Try it:
Lines with the word "Sleep": copy all of them from the entries below.

++++++++++

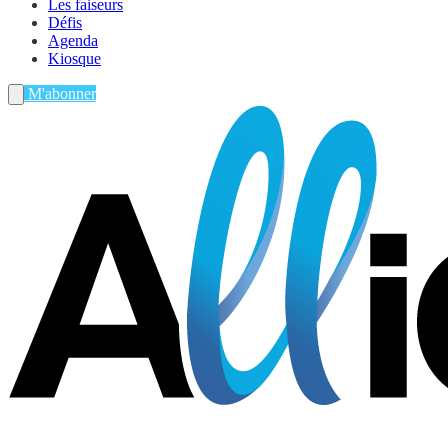
Les faiseurs
Défis
Agenda
Kiosque
M'abonner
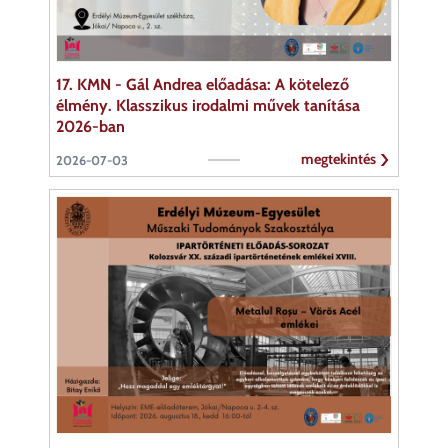
17. KMN - Gál Andrea előadása: A kötelező
élmény. Klasszikus irodalmi művek tanítása
2026-ban
megtekintés
2026-07-03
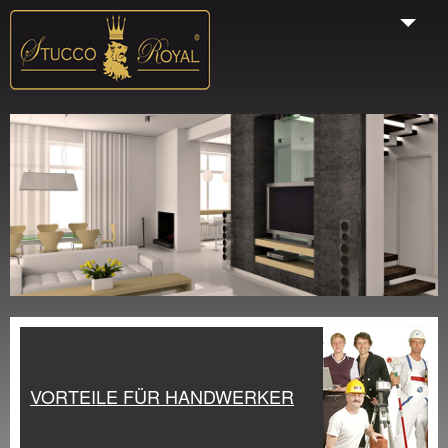
Start
Unternehmen
Produkte
Galerie
VORTEILE FÜR HANDWERKER
Farbauswahl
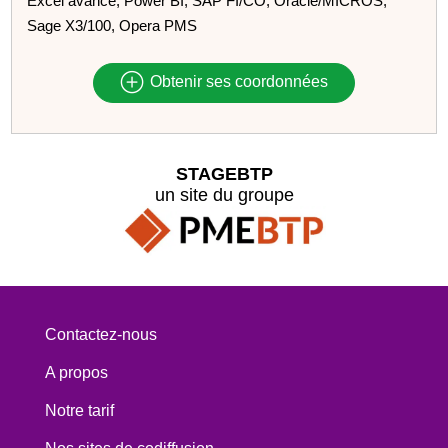
Excel avancé, Power BI, SAP FI/CO, Oracle/MICROS,
Sage X3/100, Opera PMS
Obtenir ses coordonnées
STAGEBTP
un site du groupe
Contactez-nous
A propos
Notre tarif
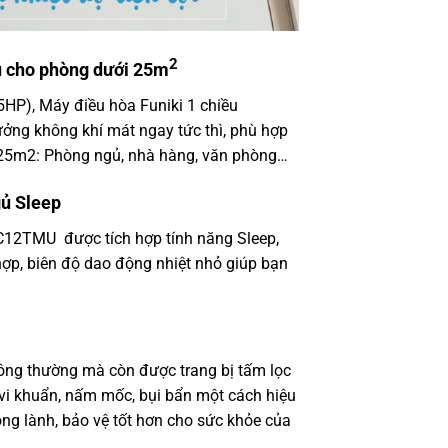
2
u cho phòng dưới 25m
HP), Máy điều hòa Funiki 1 chiều
g không khí mát ngay tức thì, phù hợp
i 25m2: Phòng ngủ, nhà hàng, văn phòng…
gủ Sleep
C12TMU được tích hợp tính năng Sleep,
hợp, biên độ dao động nhiệt nhỏ giúp bạn
hông thường mà còn được trang bị tấm lọc
 vi khuẩn, nấm mốc, bụi bẩn một cách hiệu
ng lành, bảo vệ tốt hơn cho sức khỏe của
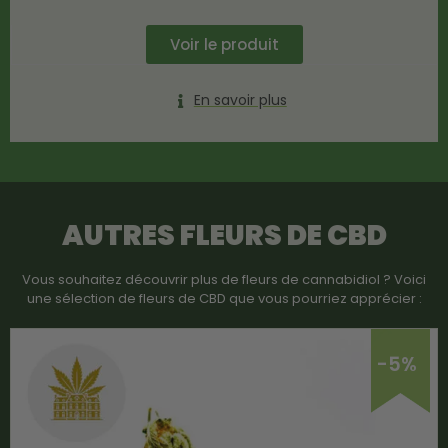
Voir le produit
En savoir plus
AUTRES FLEURS DE CBD
Vous souhaitez découvrir plus de fleurs de cannabidiol ? Voici
une sélection de fleurs de CBD que vous pourriez apprécier :
-5%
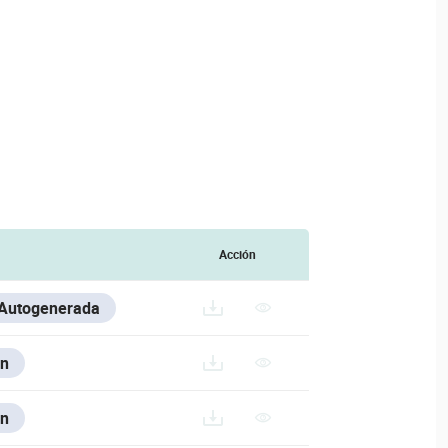
Acción
 Autogenerada
n
n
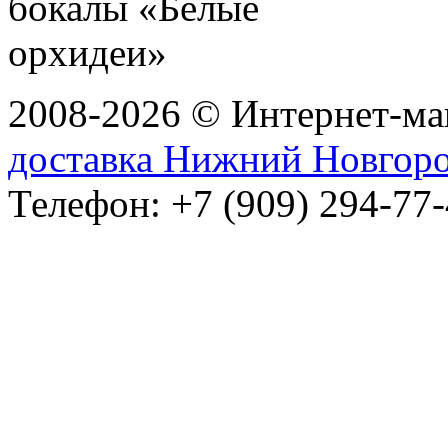
2008-2026 © Интернет-маг
доставка Нижний Новгор
Телефон: +7 (909) 294-77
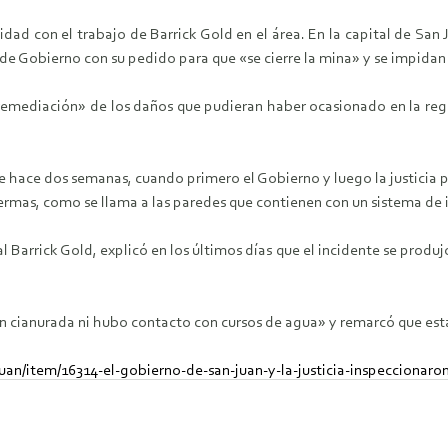
d con el trabajo de Barrick Gold en el área. En la capital de San
de Gobierno con su pedido para que «se cierre la mina» y se impidan
emediación» de los daños que pudieran haber ocasionado en la regi
 hace dos semanas, cuando primero el Gobierno y luego la justicia pr
 bermas, como se llama a las paredes que contienen con un sistema de 
al Barrick Gold, explicó en los últimos días que el incidente se produ
ianurada ni hubo contacto con cursos de agua» y remarcó que estaba
uan/item/16314-el-gobierno-de-san-juan-y-la-justicia-inspeccionaro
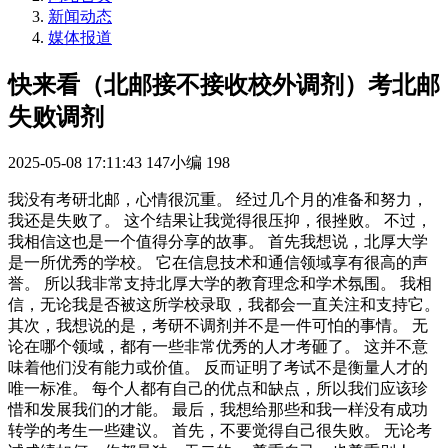
新闻动态
媒体报道
快来看（北邮接不接收校外调剂）考北邮
失败调剂
2025-05-08 17:11:43
147小编
198
我没有考研北邮，心情很沉重。 经过几个月的准备和努力，
我还是失败了。 这个结果让我觉得很压抑，很挫败。 不过，
我相信这也是一个值得分享的故事。 首先我想说，北厚大学
是一所优秀的学校。 它在信息技术和通信领域享有很高的声
誉。 所以我非常支持北厚大学的教育理念和学术氛围。 我相
信，无论我是否被这所学校录取，我都会一直关注和支持它。
其次，我想说的是，考研不调剂并不是一件可怕的事情。 无
论在哪个领域，都有一些非常优秀的人才考砸了。 这并不意
味着他们没有能力或价值。 反而证明了考试不是衡量人才的
唯一标准。 每个人都有自己的优点和缺点，所以我们应该珍
惜和发展我们的才能。 最后，我想给那些和我一样没有成功
转学的考生一些建议。 首先，不要觉得自己很失败。 无论考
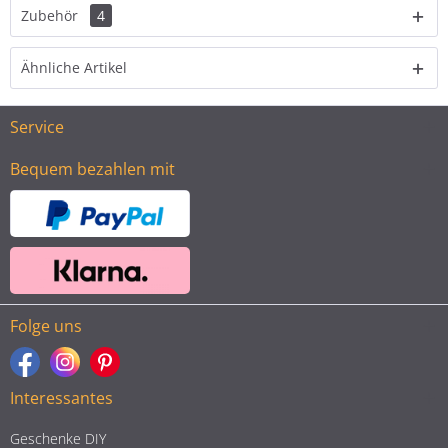
Zubehör
4
Ähnliche Artikel
Service
Bequem bezahlen mit
Folge uns
Interessantes
Geschenke DIY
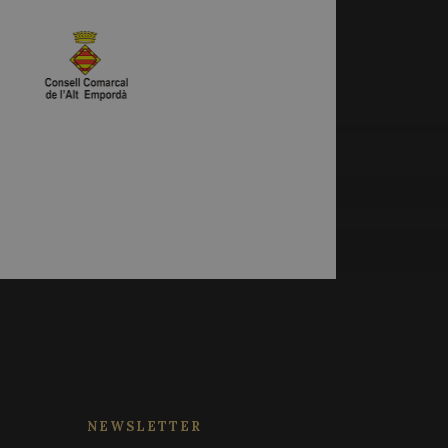
 utiliza esta cookie
as de
 los visitantes. Es
cookies de Cookie-
amente.
tios web.
le Universal
xperimentar con la
 partir de la
web que utilizan sus
ión. Parece
a página visitada.
trear las vistas de
esiones para
alytics, where the
 de sesión y
que identity
 It appears to be a
alizar un
limit the amount of
suario para los
e websites.
 sitios; también
itio web está
ist session state.
de la interfaz de
le Universal
a del servicio de
adas en el lenguaje
e utiliza para
ósito general que se
ero generado
 sesión del usuario.
 Se incluye en cada
al azar, la forma
NEWSLETTER
 calcular los datos
 sitio, pero un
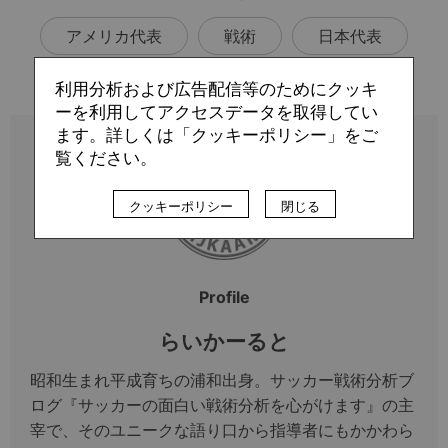
アメリカ代表
戦術
日本代表
利用分析および広告配信等のためにクッキ
ーを利用してアクセスデータを取得してい
ます。詳しくは「クッキーポリシー」をご
覧ください。
クッキーポリシー
閉じる
Profile
らいかーると
昭和生まれ平成育ちの浦和出身。サッカー戦術分析ブ
ログ『サッカーの面白い戦術分析を心がけます』の主
宰で、そのユニークな語り口から指導者にもかかわら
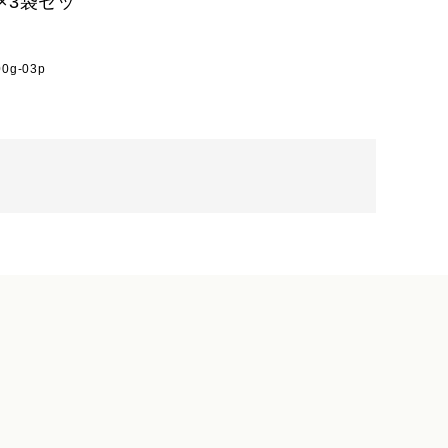
包×3袋セッ
00g-03p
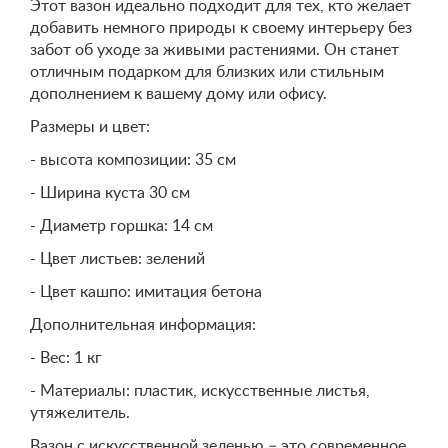
Этот вазон идеально подходит для тех, кто желает
добавить немного природы к своему интерьеру без
забот об уходе за живыми растениями. Он станет
отличным подарком для близких или стильным
дополнением к вашему дому или офису.
Размеры и цвет:
- высота композиции: 35 см
- Ширина куста 30 см
- Диаметр горшка: 14 см
- Цвет листьев: зелений
- Цвет кашпо: имитация бетона
Дополнительная информация:
- Вес: 1 кг
- Материалы: пластик, искусственные листья,
утяжелитель.
Вазон с искусственной зеленью – это современное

++++++++++

Solution to this task:
gủ Sleep
C12TMU được tích hợp tính năng Sleep,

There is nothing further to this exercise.